PROVIDED INFORMATION ▸
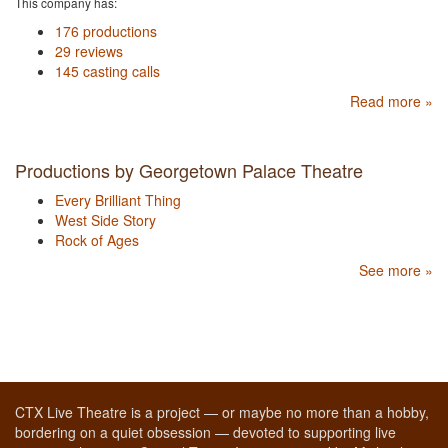
This company has:
176 productions
29 reviews
145 casting calls
Read more »
Productions by Georgetown Palace Theatre
Every Brilliant Thing
West Side Story
Rock of Ages
See more »
CTX Live Theatre is a project — or maybe no more than a hobby,
bordering on a quiet obsession — devoted to supporting live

ASSIGNMENT ▸ In the listing above, count every line that contains the word "Theatre" and give the number with no comment.

RESPONSE AREA ▸ 2